Why soaps do not work in hard water?
As we know that hard water contains calcium and magnesium ions which forms insoluble salts with soaps, that gets separated as scum in water.
2C17H35COONa + CaCl2 ⟶ 2NaCl + (C17H35COO)2Ca
In fact, the scum so separated offers hinderance to soap action as the precipitate adheres onto the fabric as gummy mass. Also, the hair washed with hard water looks dull because of this sticky precipitate. Similarly, dyes do not absorb evenly on cloth washed with soap using hard water.
Limitations of Detergents
The problem of using detergents is that if their hydrocarbon chain is highly branched, then bacteria cannot degrade this easily and their slow degradation leads to their accumulation. Effluents containing such detergents reach rivers, ponds etc. and persist in water even after sewage treatment.
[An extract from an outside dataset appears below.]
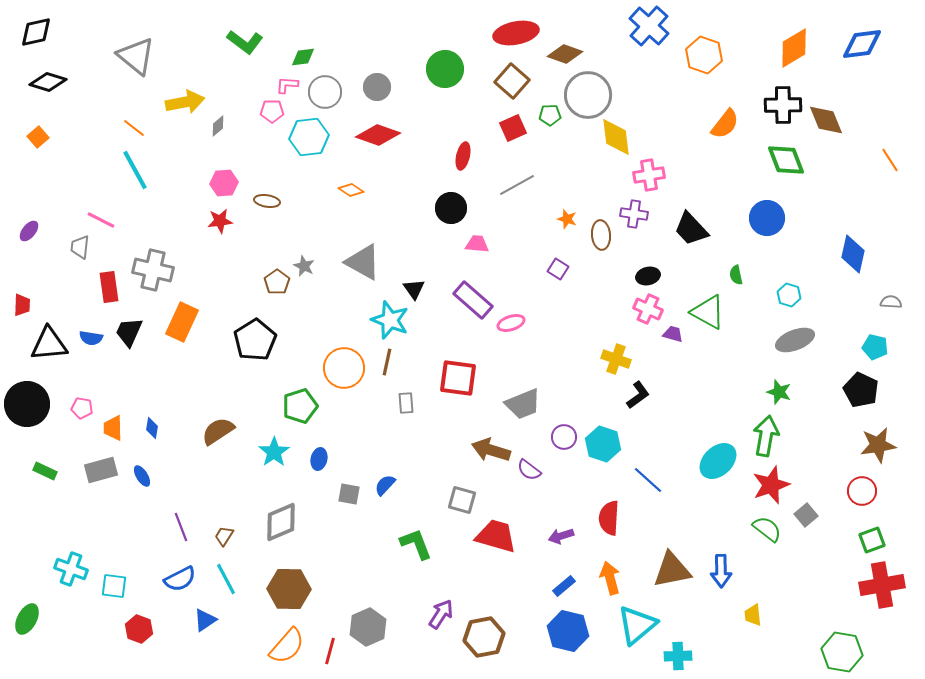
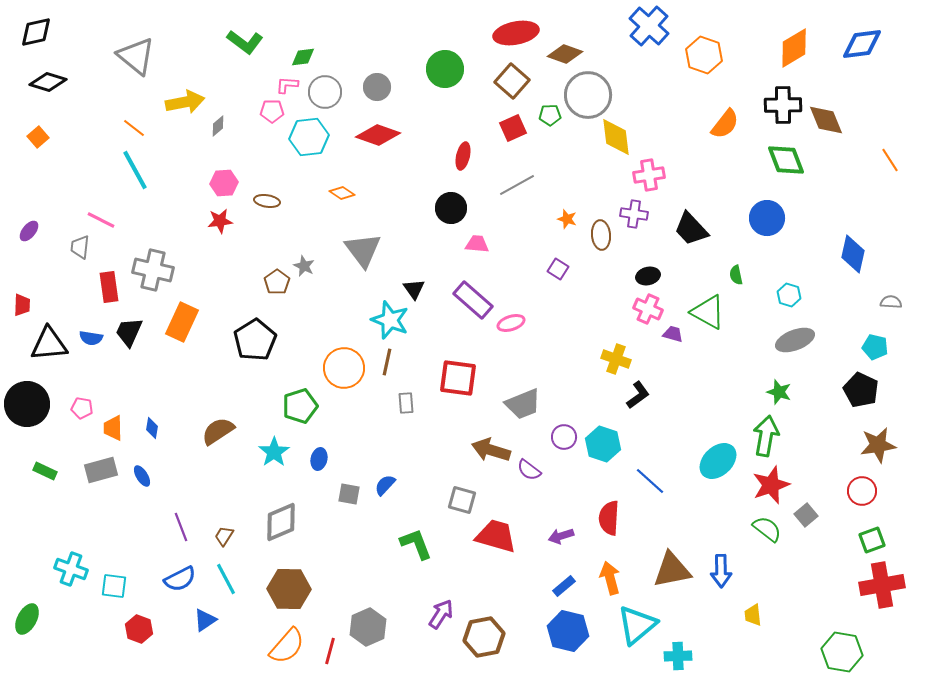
orange diamond at (351, 190): moved 9 px left, 3 px down
gray triangle at (363, 262): moved 12 px up; rotated 24 degrees clockwise
blue line at (648, 480): moved 2 px right, 1 px down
This cause foaming in rivers, ponds and streams which pollutes the water.
Now a days, the branching of hydrocarbon chain is controlled and kept to the minimum. Unbranched chains can be biodegraded more easily and hence pollution is prevented.
Chemotherapy: Use of chemicals for therapeutic effect.
Antihistamines: Drugs which prevent interaction of histamines with receptors.
Tranquilizers: Chemical compounds used for treatment of anxiety, mental disease, stress etc. by acting on CNS.
Analgesics: Reduce or abolish pain without affecting nervous system.
Antipyretics: Lower down body temperature.
Broad spectrum antibiotics: Antibiotics which kill or inhibit wide range of gram-positive and gram-negative bacteria.
Saponification: Involves preparation of soap by heating fat with aqueous solution of NaOH.
A chemical agent which helps in curing ailment is called drug. They can have side effects if taken in higher dosage than those recommended.
Chemotherapy involves use of chemicals for therapeutic effect. Drugs interact with target molecules such as carbohydrates, proteins, lipids, nucleic acid etc.
Food additive as preservatives (prevent spoilage of food), sweetening agents (no calories), antioxidants, edible colours, nutritional supplements etc. are added to food.
Synthetic detergents are classified as anionic, cationic and non-ionic. They are preferred over soap as work even in hard water.
Detergents with branched hydrocarbon chain as slowly degraded by microorganism, causes pollution. Hence detergents with straight hydrocarbon chain preferred.